Stripping off their masks and black, sealskin headgear, they each reveal short, platinum-colored hair. They’re Alameeda. Spitting out breathing devices, they leave them on the beach. One digs weapons out of a waterproof bag and hands them out to the others.
Without a sound, they spread out over the beach. They’re hunting. I move with them, a gazelle following lions. Soundlessly, they surround Kyon’s main house. Just as one almost makes it to our bedroom doorway, a squelch tracker emerges from it. It locks onto him, and a long spike projection ejects from its silver body. The metallic assassin device jets forward. A high-pitched scream comes from it as it impales the wetsuited soldier in the abdomen. He screams too, but it doesn’t sound like a seal’s wail when lasers flail out of the squelch tracker and cut him to ribbons.
An explosion on the far side of the house indicates that another soldier has found a trap set by Kyon. Two more squelch trackers find the Alameeda soldiers, reducing them to piles of flesh and bone.

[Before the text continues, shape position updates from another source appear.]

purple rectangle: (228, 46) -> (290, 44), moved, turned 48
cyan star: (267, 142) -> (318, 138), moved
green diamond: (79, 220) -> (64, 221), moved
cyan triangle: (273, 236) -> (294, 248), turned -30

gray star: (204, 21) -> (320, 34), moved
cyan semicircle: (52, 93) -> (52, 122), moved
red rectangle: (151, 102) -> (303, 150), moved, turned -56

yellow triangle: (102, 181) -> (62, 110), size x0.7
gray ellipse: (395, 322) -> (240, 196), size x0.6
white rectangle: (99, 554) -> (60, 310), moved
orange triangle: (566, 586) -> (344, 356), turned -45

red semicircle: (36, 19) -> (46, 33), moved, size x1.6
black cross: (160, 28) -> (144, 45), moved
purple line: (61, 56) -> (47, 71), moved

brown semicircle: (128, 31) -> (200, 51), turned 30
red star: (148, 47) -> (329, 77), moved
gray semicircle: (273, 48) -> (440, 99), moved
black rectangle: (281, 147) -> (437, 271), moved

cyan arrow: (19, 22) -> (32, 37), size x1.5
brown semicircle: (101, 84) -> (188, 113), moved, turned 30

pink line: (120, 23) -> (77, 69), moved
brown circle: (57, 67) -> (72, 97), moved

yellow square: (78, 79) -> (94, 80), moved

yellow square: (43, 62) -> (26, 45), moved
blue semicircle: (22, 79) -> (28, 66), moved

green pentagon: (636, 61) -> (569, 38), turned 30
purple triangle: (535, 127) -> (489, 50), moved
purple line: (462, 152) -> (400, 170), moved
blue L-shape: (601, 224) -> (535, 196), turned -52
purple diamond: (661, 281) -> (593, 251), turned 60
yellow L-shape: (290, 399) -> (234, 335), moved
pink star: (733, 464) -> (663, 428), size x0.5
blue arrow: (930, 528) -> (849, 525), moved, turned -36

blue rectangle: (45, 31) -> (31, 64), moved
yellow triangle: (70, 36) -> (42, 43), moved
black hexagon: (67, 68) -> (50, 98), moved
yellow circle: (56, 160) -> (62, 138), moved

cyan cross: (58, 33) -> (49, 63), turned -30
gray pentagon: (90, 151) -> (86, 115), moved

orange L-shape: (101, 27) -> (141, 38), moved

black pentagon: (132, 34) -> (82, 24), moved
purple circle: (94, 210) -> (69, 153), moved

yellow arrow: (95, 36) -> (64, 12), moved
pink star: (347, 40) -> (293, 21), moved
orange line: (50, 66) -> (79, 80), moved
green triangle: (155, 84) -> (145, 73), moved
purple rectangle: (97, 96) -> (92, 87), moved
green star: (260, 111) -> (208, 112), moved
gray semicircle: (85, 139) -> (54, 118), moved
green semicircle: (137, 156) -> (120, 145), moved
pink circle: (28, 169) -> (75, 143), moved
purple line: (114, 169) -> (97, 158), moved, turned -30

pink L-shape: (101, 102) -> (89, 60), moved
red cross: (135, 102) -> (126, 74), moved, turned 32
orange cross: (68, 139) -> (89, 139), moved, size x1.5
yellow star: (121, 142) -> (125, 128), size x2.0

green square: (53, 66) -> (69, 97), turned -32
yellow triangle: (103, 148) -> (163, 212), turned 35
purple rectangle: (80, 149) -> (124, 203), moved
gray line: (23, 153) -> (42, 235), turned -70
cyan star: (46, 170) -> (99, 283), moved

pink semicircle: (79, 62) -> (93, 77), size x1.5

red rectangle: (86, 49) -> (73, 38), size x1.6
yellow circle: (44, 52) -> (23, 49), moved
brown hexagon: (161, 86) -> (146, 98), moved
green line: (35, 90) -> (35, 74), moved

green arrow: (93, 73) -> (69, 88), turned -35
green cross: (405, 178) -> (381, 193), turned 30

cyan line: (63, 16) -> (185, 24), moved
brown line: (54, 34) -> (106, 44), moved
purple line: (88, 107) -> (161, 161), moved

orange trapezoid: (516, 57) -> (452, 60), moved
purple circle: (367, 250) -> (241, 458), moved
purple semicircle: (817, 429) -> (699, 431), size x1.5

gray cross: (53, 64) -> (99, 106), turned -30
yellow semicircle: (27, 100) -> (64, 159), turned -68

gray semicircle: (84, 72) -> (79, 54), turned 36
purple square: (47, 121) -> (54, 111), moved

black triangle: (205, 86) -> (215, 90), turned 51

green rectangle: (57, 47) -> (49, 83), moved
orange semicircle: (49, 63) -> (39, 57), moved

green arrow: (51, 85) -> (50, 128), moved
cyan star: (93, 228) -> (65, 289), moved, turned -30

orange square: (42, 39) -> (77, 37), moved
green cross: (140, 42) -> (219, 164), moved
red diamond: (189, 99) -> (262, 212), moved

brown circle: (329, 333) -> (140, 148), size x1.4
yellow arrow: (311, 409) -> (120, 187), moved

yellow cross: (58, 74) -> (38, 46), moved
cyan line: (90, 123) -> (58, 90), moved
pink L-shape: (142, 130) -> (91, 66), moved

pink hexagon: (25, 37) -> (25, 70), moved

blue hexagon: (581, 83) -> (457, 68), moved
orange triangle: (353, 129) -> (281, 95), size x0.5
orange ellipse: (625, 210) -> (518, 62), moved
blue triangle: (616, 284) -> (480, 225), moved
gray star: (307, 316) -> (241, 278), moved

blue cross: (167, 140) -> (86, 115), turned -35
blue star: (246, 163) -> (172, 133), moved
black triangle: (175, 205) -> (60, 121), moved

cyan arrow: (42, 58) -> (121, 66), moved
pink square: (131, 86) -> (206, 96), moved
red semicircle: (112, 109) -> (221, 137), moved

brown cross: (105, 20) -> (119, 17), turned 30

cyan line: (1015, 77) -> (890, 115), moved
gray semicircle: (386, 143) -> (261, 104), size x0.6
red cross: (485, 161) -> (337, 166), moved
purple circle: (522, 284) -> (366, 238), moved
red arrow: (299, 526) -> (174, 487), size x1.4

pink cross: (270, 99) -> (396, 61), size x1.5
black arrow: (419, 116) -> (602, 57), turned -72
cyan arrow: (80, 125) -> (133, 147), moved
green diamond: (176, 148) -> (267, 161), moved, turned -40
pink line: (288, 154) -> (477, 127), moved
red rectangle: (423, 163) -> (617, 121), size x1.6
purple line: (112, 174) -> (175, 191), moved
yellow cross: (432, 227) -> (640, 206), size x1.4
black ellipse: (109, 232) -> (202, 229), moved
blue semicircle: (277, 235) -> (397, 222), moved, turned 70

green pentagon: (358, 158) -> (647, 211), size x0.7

Kyon silently emerges from beneath the white sand. He cuts the throats of two soldiers before they can even set foot on the stone patio. Kyon moves off the beach. He’s near our bedroom when a projectile tears through his side. Swinging around, he fires his automatic freston at the Alameeda soldier who shot him. They both unload hollow-pointed ammunition into each other. The enemy soldier falls to the sand without half of his face, but Kyon is a bloody mess too. He drops to his knees. His nostrils flare as he tries to gulp in air. Holding his hand to his side, he looks down at his abdomen and finds a large chunk of it missing. Unable to walk now, he crawls to the door of our bedroom.
Screams of pain come from inside—my screams. The pale moons shine on the bed where I’m fighting and clawing to get away from a soldier who is holding me down. At the same time, I kick my legs and struggle against another vicious soldier as he cuts my clothes from me. “The Brotherhood sends its love,” the one with the knife snarls. Kyon lifts his freston and shoots the soldier in the head. The soldier’s brains explode all over the bed. Before the other soldier can react, Kyon is able to get off a few more shots, killing the one holding me down.
Kyon collapses onto the ground. I see my future self sit up on the bed and crawl onto the floor to Kyon’s side. Placing a hand over his wounds, the future me tries to stem his bleeding, but it’s futile. Kyon’s injuries are far too serious.
More soldiers enter the room. They don’t attempt to take me hostage. Two shots ring out: One tears through my heart, and the other goes through my head. My corpse falls next to Kyon’s on the floor.
What happens next is chilling. One of the soldiers kneels down next to my body. He injects a tube into my vein and extracts my blood. While he does that, another soldier slices open my abdomen and extracts my ovaries from my corpse. Horrified, I can’t stay any longer. I escape from the house through the starlit rush of time.
CHAPTER 6
HAUNTING IDLE
Pain greets me as I fall into my body, reclaiming it. My back arches as I grasp my chest where I’m shot. I gulp in frantic breaths of air, trying to alleviate the pain in my aching heart. The tightness in my chest is strange, though. My fingers search for the massive, gaping wound, but I find nothing wrong with me. In a few more breaths, the pain eases and begins to fade away.
Kyon’s eyes are a soft blue as I look up at him. My head is on his lap. His hand is gentle as he strokes my hair in a slow, rhythmic way. My teeth chatter, not just from the pain and fear I just experienced, but also because I’m so cold. My whole body quakes.
“Easy,” he murmurs. “Breathe slowly.”
We’re still in the boathouse. Water laps against the support beams below us, making soft sounds.
“They’re—” I wheeze “—coming!” I take a few more straining breaths. “Soldiers—”
“Shh, I need to get you warm. You’re freezing.” He gently lifts my head from his lap and rests it on the wooden floor. He lies next to me, takes me in his arms, and holds me against his chest to share his body heat. My cheek rests against his shoulder as he rubs my arm, dispelling some of the goose bumps. It takes a few minutes for my breathing to slow and my teeth to stop chattering.
Kyon’s lips brush my hair before he murmurs, “When do they come?”
Fear is the unmistakable quality in my shaky voice when I whisper, “Tonight.” I try to sit up, but Kyon tightens his arms, not allowing me to move.
“How many?” he asks in a calm tone.
“At least a hundred—maybe more—”
“How do they come?”
“What?” I close my eyes, feeling his hand gently rub my back. It eases some of my anxiety.